*Work item:* When you set down the entries, keep every word exactly as it is but drop the pictures.

+ + + +

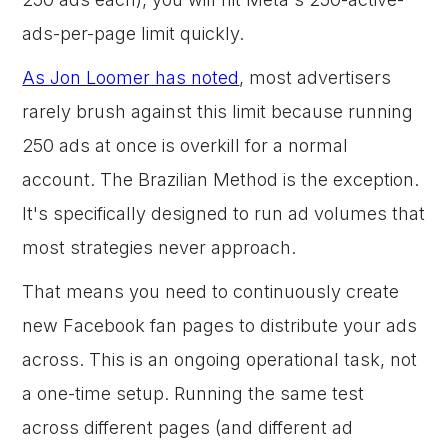
ads-per-page limit quickly.
As Jon Loomer has noted
, most advertisers
rarely brush against this limit because running
250 ads at once is overkill for a normal
account. The Brazilian Method is the exception.
It's specifically designed to run ad volumes that
most strategies never approach.
That means you need to continuously create
new Facebook fan pages to distribute your ads
across. This is an ongoing operational task, not
a one-time setup. Running the same test
across different pages (and different ad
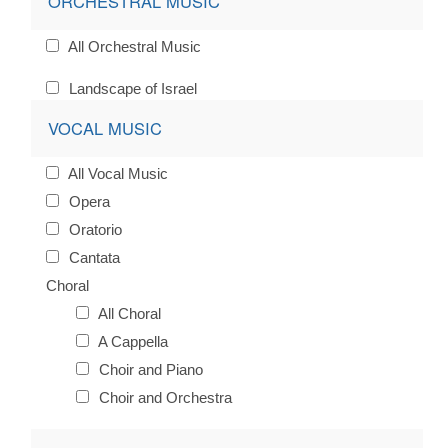
ORCHESTRAL MUSIC
All Orchestral Music
Landscape of Israel
VOCAL MUSIC
All Vocal Music
Opera
Oratorio
Cantata
Choral
All Choral
A Cappella
Choir and Piano
Choir and Orchestra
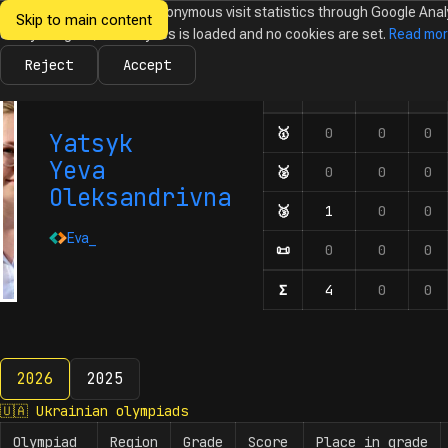
We would like to collect anonymous visit statistics through Google Anal
Skip to main content
Ukrainian
Until you agree, no analytics is loaded and no cookies are set.
Read mo
News
Olympiads
Calendar
Database
Tasks
Abo
Olympiads in
Informatics
Reject
Accept
🇺🇦
🇪🇺
🌍
Olympiad
Number of participation
🥇
First-degree diplom
0
0
0
Yatsyk
Yeva
🥈
Second-degree diplo
0
0
0
Oleksandrivna
🥉
Third-degree diplom
1
0
0
Eva_
📜
Honourable mentions
0
0
0
Σ
Number of participat
4
0
0
2026
2025
2026
🇺🇦
Ukrainian olympiads
Olympiad
Region
Grade
Score
Place in grade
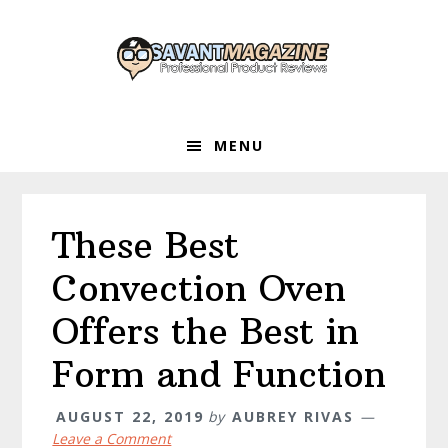
Skip
Skip
Skip
to
to
to
primary
main
primary
navigation
content
sidebar
MENU
These Best
Convection Oven
Offers the Best in
Form and Function
AUGUST 22, 2019
by
AUBREY RIVAS
Leave a Comment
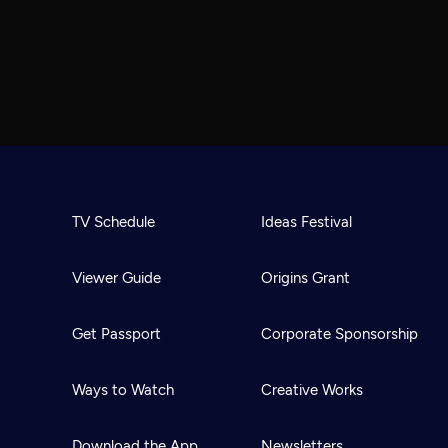
TV Schedule
Ideas Festival
Viewer Guide
Origins Grant
Get Passport
Corporate Sponsorship
Ways to Watch
Creative Works
Download the App
Newsletters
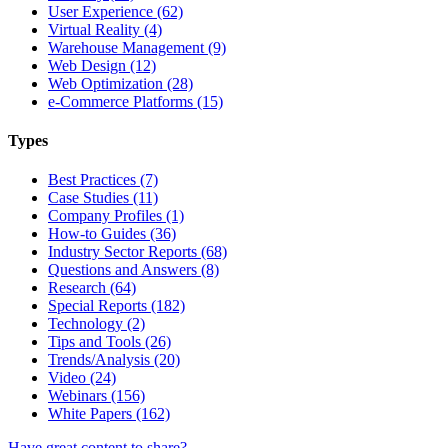
User Experience (62)
Virtual Reality (4)
Warehouse Management (9)
Web Design (12)
Web Optimization (28)
e-Commerce Platforms (15)
Types
Best Practices (7)
Case Studies (11)
Company Profiles (1)
How-to Guides (36)
Industry Sector Reports (68)
Questions and Answers (8)
Research (64)
Special Reports (182)
Technology (2)
Tips and Tools (26)
Trends/Analysis (20)
Video (24)
Webinars (156)
White Papers (162)
Have great content to share?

+ + + +

*Solution for this task:*
ads-per-page limit quickly.
As Jon Loomer has noted
, most advertisers
rarely brush against this limit because running
250 ads at once is overkill for a normal
account. The Brazilian Method is the exception.
It's specifically designed to run ad volumes that
most strategies never approach.
That means you need to continuously create
new Facebook fan pages to distribute your ads
across. This is an ongoing operational task, not
a one-time setup. Running the same test
across different pages (and different ad
ORCHESTRAL MUSIC
All Orchestral Music
Landscape of Israel
VOCAL MUSIC
All Vocal Music
Opera
Oratorio
Cantata
Choral
All Choral
A Cappella
Choir and Piano
Choir and Orchestra
We would like to collect anonymous visit statistics through Google Anal
Skip to main content
Ukrainian
Until you agree, no analytics is loaded and no cookies are set.
Read mo
News
Olympiads
Calendar
Database
Tasks
Abo
Olympiads in
Informatics
Reject
Accept
🇺🇦
🇪🇺
🌍
Olympiad
Number of participation
🥇
First-degree diplom
0
0
0
Yatsyk
Yeva
🥈
Second-degree diplo
0
0
0
Oleksandrivna
🥉
Third-degree diplom
1
0
0
Eva_
📜
Honourable mentions
0
0
0
Σ
Number of participat
4
0
0
2026
2025
2026
🇺🇦
Ukrainian olympiads
Olympiad
Region
Grade
Score
Place in grade
Skip
Skip
Skip
to
to
to
primary
main
primary
navigation
content
sidebar
MENU
These Best
Convection Oven
Offers the Best in
Form and Function
AUGUST 22, 2019
by
AUBREY RIVAS
Leave a Comment
TV Schedule
Ideas Festival
Viewer Guide
Origins Grant
Get Passport
Corporate Sponsorship
Ways to Watch
Creative Works
Download the App
Newsletters
User Experience (62)
Virtual Reality (4)
Warehouse Management (9)
Web Design (12)
Web Optimization (28)
e-Commerce Platforms (15)
Types
Best Practices (7)
Case Studies (11)
Company Profiles (1)
How-to Guides (36)
Industry Sector Reports (68)
Questions and Answers (8)
Research (64)
Special Reports (182)
Technology (2)
Tips and Tools (26)
Trends/Analysis (20)
Video (24)
Webinars (156)
White Papers (162)
Have great content to share?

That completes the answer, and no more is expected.